→ Supplied records
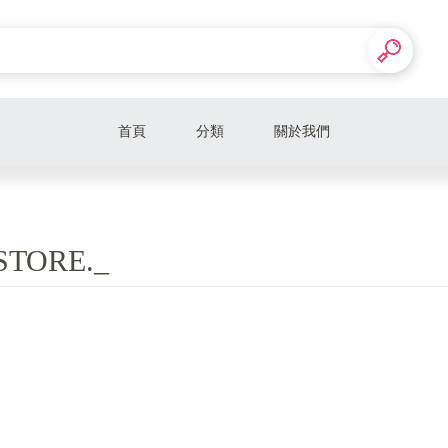
首頁
分類
關於我們
STORE._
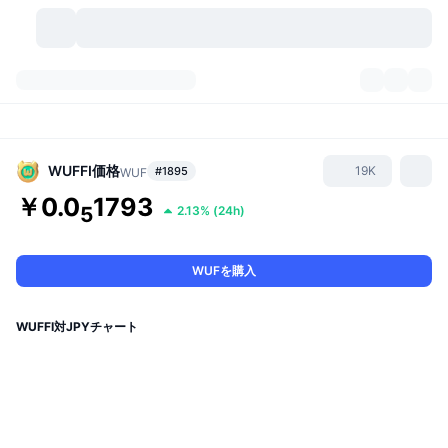
暗号資産
ダッシュボード
暗号資産
DexScan
市場数
ランキング
WUFFI
価格
19K
#1895
WUF
￥0.0
1793
シグナル
取引所
5
2.13%
(
24h
)
カテゴリー
New
市況概要
人気急上昇
コミュニティ
過去のスナップショット
現物市場
中央集権型取引所
WUFを購入
新規
フィード
API
トークンのロック解除
暗号資産の数
現物
WUFFI対JPYチャート
値上がり銘柄
トピック
利回り
プロダクト
ビットコイントレジャリー
デリバティブ
API
ミームエクスプローラー
ライブ
実世界資産
BNBトレジャリー
プロダクト
暗号資産API
分散型取引所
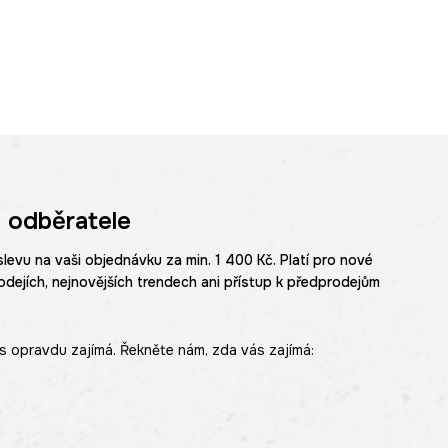
 odběratele
slevu na vaši objednávku za min. 1 400 Kč. Platí pro nové
odejích, nejnovějších trendech ani přístup k předprodejům
s opravdu zajímá. Řekněte nám, zda vás zajímá:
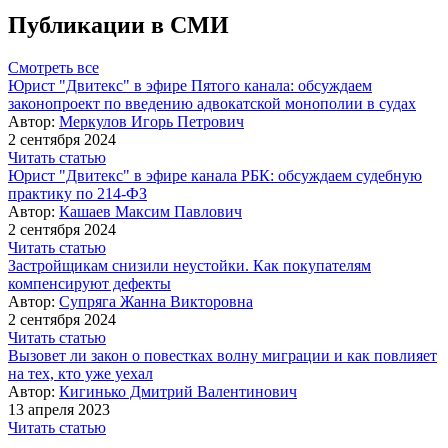
Публикации в СМИ
Смотреть все
Юрист "Двитекс" в эфире Пятого канала: обсуждаем
законопроект по введению адвокатской монополии в судах
Автор:
Меркулов Игорь Петрович
2 сентября 2024
Читать статью
Юрист "Двитекс" в эфире канала РБК: обсуждаем судебную
практику по 214-ФЗ
Автор:
Кашаев Максим Павлович
2 сентября 2024
Читать статью
Застройщикам снизили неустойки. Как покупателям
компенсируют дефекты
Автор:
Супряга Жанна Викторовна
2 сентября 2024
Читать статью
Вызовет ли закон о повестках волну миграции и как повлияет
на тех, кто уже уехал
Автор:
Кигинько Дмитрий Валентинович
13 апреля 2023
Читать статью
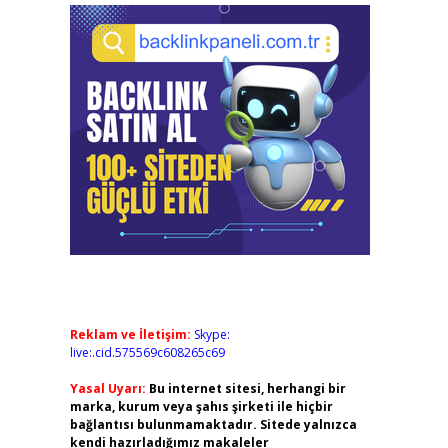
Reklam ve İletişim:
Skype:
live:.cid.575569c608265c69
Yasal Uyarı:
Bu internet sitesi, herhangi bir
marka, kurum veya şahıs şirketi ile hiçbir
bağlantısı bulunmamaktadır. Sitede yalnızca
kendi hazırladığımız makaleler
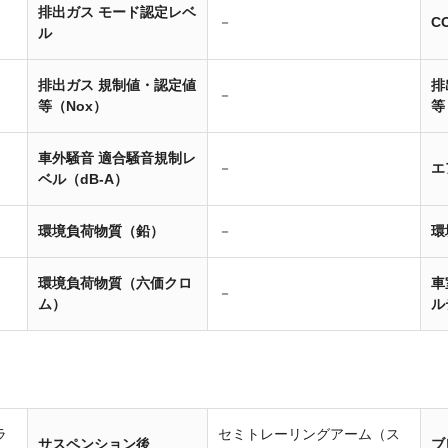
排出ガス モード認定レベ
－
C
ル
排出ガス 規制値・認定値
排
－
等（Nox）
等
車外騒音 適合騒音規制レ
－
エ
ベル（dB-A）
環境負荷物質（鉛）
－
環
環境負荷物質（六価クロ
車
－
ム）
ル
ラ
セミトレーリングアーム（ス
サスペンション後
ブ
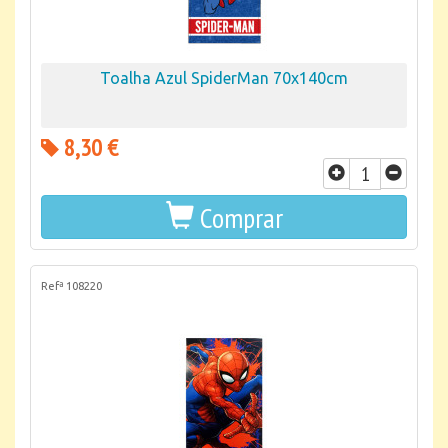
Toalha Azul SpiderMan 70x140cm
8,30 €
Comprar
Refª 108220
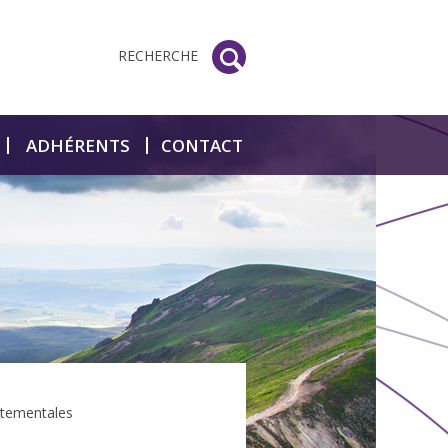
RECHERCHE
ADHÉRENTS
CONTACT
rtementales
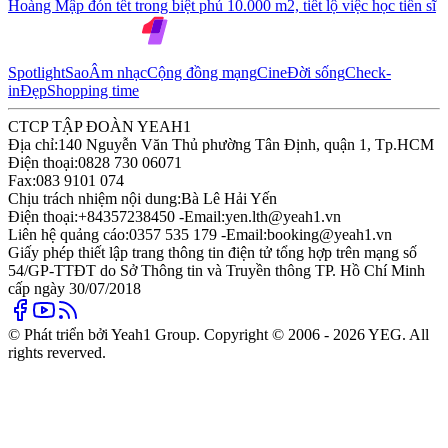
Hoàng Mập đón tết trong biệt phủ 10.000 m2, tiết lộ việc học tiến sĩ
Spotlight
Sao
Âm nhạc
Cộng đồng mạng
Cine
Đời sống
Check-
in
Đẹp
Shopping time
CTCP TẬP ĐOÀN YEAH1
Địa chỉ:
140 Nguyễn Văn Thủ phường Tân Định, quận 1, Tp.HCM
Điện thoại:
0828 730 06071
Fax:
083 9101 074
Chịu trách nhiệm nội dung:
Bà Lê Hải Yến
Điện thoại:
+84357238450 -
Email:
yen.lth@yeah1.vn
Liên hệ quảng cáo:
0357 535 179 -
Email:
booking@yeah1.vn
Giấy phép thiết lập trang thông tin điện tử tổng hợp trên mạng số
54/GP-TTĐT do Sở Thông tin và Truyền thông TP. Hồ Chí Minh
cấp ngày 30/07/2018
© Phát triển bởi Yeah1 Group. Copyright © 2006 - 2026 YEG. All
rights reverved.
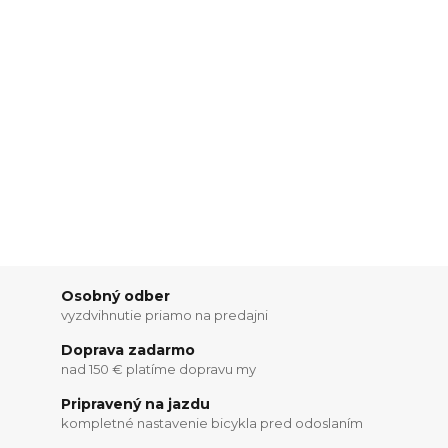
Osobný odber
vyzdvihnutie priamo na predajni
Doprava zadarmo
nad 150 € platíme dopravu my
Pripravený na jazdu
kompletné nastavenie bicykla pred odoslaním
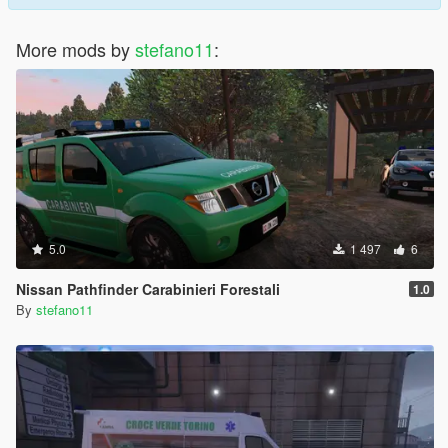
More mods by
stefano11
:
5.0
1 497
6
Nissan Pathfinder Carabinieri Forestali
1.0
By
stefano11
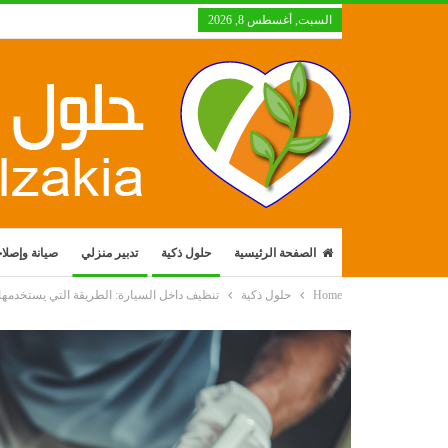
السبت, أغسطس 8, 2026
الصفحة الرئيسية
حلول ذكية
تدبير منزلي
صيانة وإصلا
Home
حلول ذكية
تنظيف داخل السيارة: الطريقة التي يستخدمها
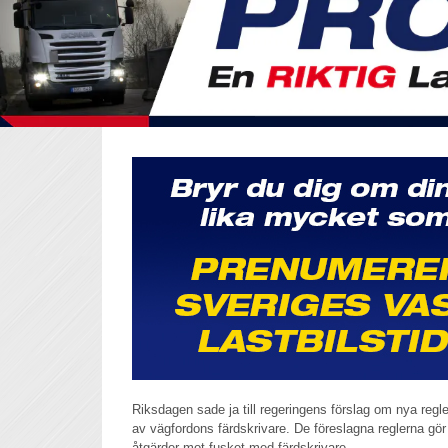
Riksdagen sade ja till regeringens förslag om nya reg
av vägfordons färdskrivare. De föreslagna reglerna gör d
åtgärder mot fusket med färdskrivare.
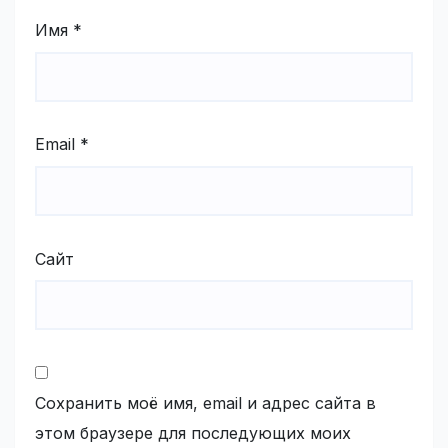
Имя
*
Email
*
Сайт
Сохранить моё имя, email и адрес сайта в
этом браузере для последующих моих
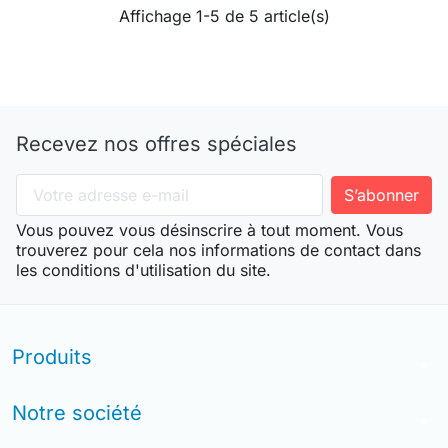
Affichage 1-5 de 5 article(s)
Recevez nos offres spéciales
Vous pouvez vous désinscrire à tout moment. Vous
trouverez pour cela nos informations de contact dans
les conditions d'utilisation du site.
Produits
arrow_drop_down
Notre société
arrow_drop_down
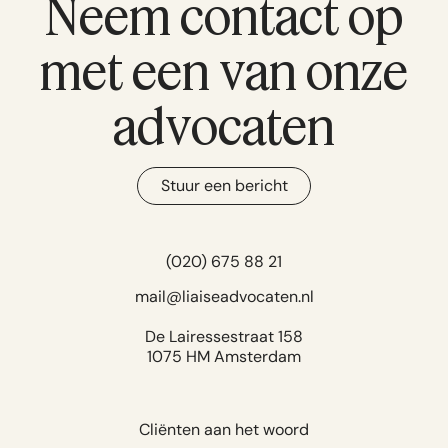
Neem contact op
met een van onze
advocaten
Stuur een bericht
(020) 675 88 21
mail@liaiseadvocaten.nl
De Lairessestraat 158
1075 HM Amsterdam
Cliënten aan het woord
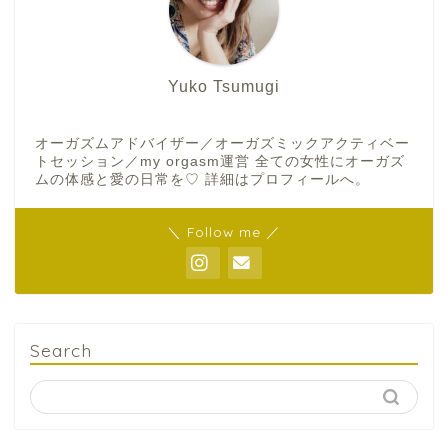
Yuko Tsumugi
オーガズムアドバイザー／オーガズミックアクティベー
トセッション／my orgasm運営 全ての女性にオーガズ
ムの体感と愛の日常を♡ 詳細はプロフィールへ。
＼ Follow me ／
Search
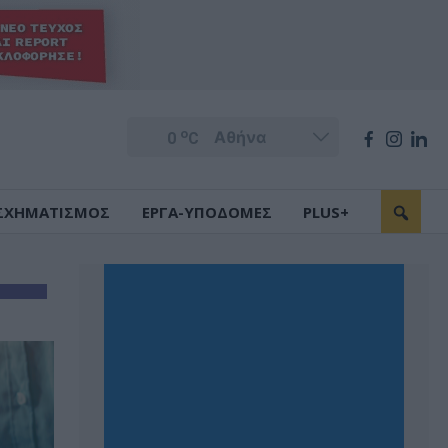
o
0
C
ΣΧΗΜΑΤΙΣΜΟΣ
ΕΡΓΑ-ΥΠΟΔΟΜΕΣ
PLUS+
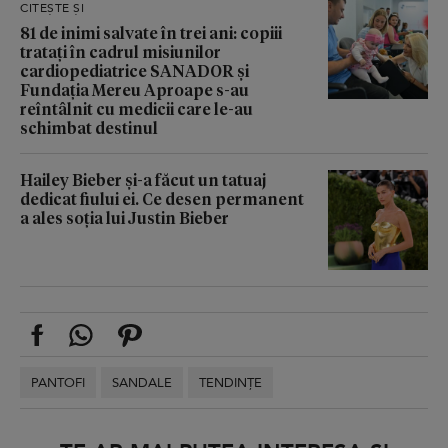
CITEȘTE ȘI
81 de inimi salvate în trei ani: copiii
tratați în cadrul misiunilor
cardiopediatrice SANADOR și
Fundația Mereu Aproape s-au
reîntâlnit cu medicii care le-au
schimbat destinul
Hailey Bieber și-a făcut un tatuaj
dedicat fiului ei. Ce desen permanent
a ales soția lui Justin Bieber
PANTOFI
SANDALE
TENDINȚE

→ About this exercise
What you output must match the data exactly, apart from the pictures, which are left out.

→ Exercise result
首頁
分類
關於我們
STORE._
暗号資産
ダッシュボード
暗号資産
DexScan
市場数
ランキング
WUFFI
価格
19K
#1895
WUF
￥0.0
1793
シグナル
取引所
5
2.13%
(
24h
)
カテゴリー
New
市況概要
人気急上昇
コミュニティ
過去のスナップショット
現物市場
中央集権型取引所
WUFを購入
新規
フィード
API
トークンのロック解除
暗号資産の数
現物
WUFFI対JPYチャート
値上がり銘柄
トピック
利回り
プロダクト
ビットコイントレジャリー
デリバティブ
API
ミームエクスプローラー
ライブ
実世界資産
BNBトレジャリー
プロダクト
暗号資産API
分散型取引所
 odběratele
slevu na vaši objednávku za min. 1 400 Kč. Platí pro nové
odejích, nejnovějších trendech ani přístup k předprodejům
s opravdu zajímá. Řekněte nám, zda vás zajímá:
Публикации в СМИ
Смотреть все
Юрист "Двитекс" в эфире Пятого канала: обсуждаем
законопроект по введению адвокатской монополии в судах
Автор:
Меркулов Игорь Петрович
2 сентября 2024
Читать статью
Юрист "Двитекс" в эфире канала РБК: обсуждаем судебную
практику по 214-ФЗ
Автор:
Кашаев Максим Павлович
2 сентября 2024
Читать статью
Застройщикам снизили неустойки. Как покупателям
компенсируют дефекты
Автор:
Супряга Жанна Викторовна
2 сентября 2024
Читать статью
Вызовет ли закон о повестках волну миграции и как повлияет
на тех, кто уже уехал
Автор:
Кигинько Дмитрий Валентинович
13 апреля 2023
Читать статью
Reklam ve İletişim:
Skype:
live:.cid.575569c608265c69
Yasal Uyarı:
Bu internet sitesi, herhangi bir
marka, kurum veya şahıs şirketi ile hiçbir
bağlantısı bulunmamaktadır. Sitede yalnızca
kendi hazırladığımız makaleler
排出ガス モード認定レベ
－
C
ル
排出ガス 規制値・認定値
排
－
等（Nox）
等
車外騒音 適合騒音規制レ
－
エ
ベル（dB-A）
環境負荷物質（鉛）
－
環
環境負荷物質（六価クロ
車
－
ム）
ル
ラ
セミトレーリングアーム（ス
サスペンション後
ブ
Toalha Azul SpiderMan 70x140cm
8,30 €
Comprar
Refª 108220
RECHERCHE
ADHÉRENTS
CONTACT
rtementales
Hoàng Mập đón tết trong biệt phủ 10.000 m2, tiết lộ việc học tiến sĩ
Spotlight
Sao
Âm nhạc
Cộng đồng mạng
Cine
Đời sống
Check-
in
Đẹp
Shopping time
CTCP TẬP ĐOÀN YEAH1
Địa chỉ:
140 Nguyễn Văn Thủ phường Tân Định, quận 1, Tp.HCM
Điện thoại:
0828 730 06071
Fax:
083 9101 074
Chịu trách nhiệm nội dung:
Bà Lê Hải Yến
Điện thoại:
+84357238450 -
Email:
yen.lth@yeah1.vn
Liên hệ quảng cáo:
0357 535 179 -
Email:
booking@yeah1.vn
Giấy phép thiết lập trang thông tin điện tử tổng hợp trên mạng số
54/GP-TTĐT do Sở Thông tin và Truyền thông TP. Hồ Chí Minh
cấp ngày 30/07/2018
© Phát triển bởi Yeah1 Group. Copyright © 2006 - 2026 YEG. All
rights reverved.
Osobný odber
vyzdvihnutie priamo na predajni
Doprava zadarmo
nad 150 € platíme dopravu my
Pripravený na jazdu
kompletné nastavenie bicykla pred odoslaním
More mods by
stefano11
:
5.0
1 497
6
Nissan Pathfinder Carabinieri Forestali
1.0
By
stefano11
السبت, أغسطس 8, 2026
الصفحة الرئيسية
حلول ذكية
تدبير منزلي
صيانة وإصلا
Home
حلول ذكية
تنظيف داخل السيارة: الطريقة التي يستخدمها
Riksdagen sade ja till regeringens förslag om nya reg
av vägfordons färdskrivare. De föreslagna reglerna gör d
åtgärder mot fusket med färdskrivare.
Имя
*
Email
*
Сайт
Сохранить моё имя, email и адрес сайта в
этом браузере для последующих моих
Affichage 1-5 de 5 article(s)
Recevez nos offres spéciales
Vous pouvez vous désinscrire à tout moment. Vous
trouverez pour cela nos informations de contact dans
les conditions d'utilisation du site.
Produits
arrow_drop_down
Notre société
arrow_drop_down
Neem contact op
met een van onze
advocaten
Stuur een bericht
(020) 675 88 21
mail@liaiseadvocaten.nl
De Lairessestraat 158
1075 HM Amsterdam
Cliënten aan het woord
Yuko Tsumugi
オーガズムアドバイザー／オーガズミックアクティベー
トセッション／my orgasm運営 全ての女性にオーガズ
ムの体感と愛の日常を♡ 詳細はプロフィールへ。
＼ Follow me ／
Search
o
0
C
ΣΧΗΜΑΤΙΣΜΟΣ
ΕΡΓΑ-ΥΠΟΔΟΜΕΣ
PLUS+
CITEȘTE ȘI
81 de inimi salvate în trei ani: copiii
tratați în cadrul misiunilor
cardiopediatrice SANADOR și
Fundația Mereu Aproape s-au
reîntâlnit cu medicii care le-au
schimbat destinul
Hailey Bieber și-a făcut un tatuaj
dedicat fiului ei. Ce desen permanent
a ales soția lui Justin Bieber
PANTOFI
SANDALE
TENDINȚE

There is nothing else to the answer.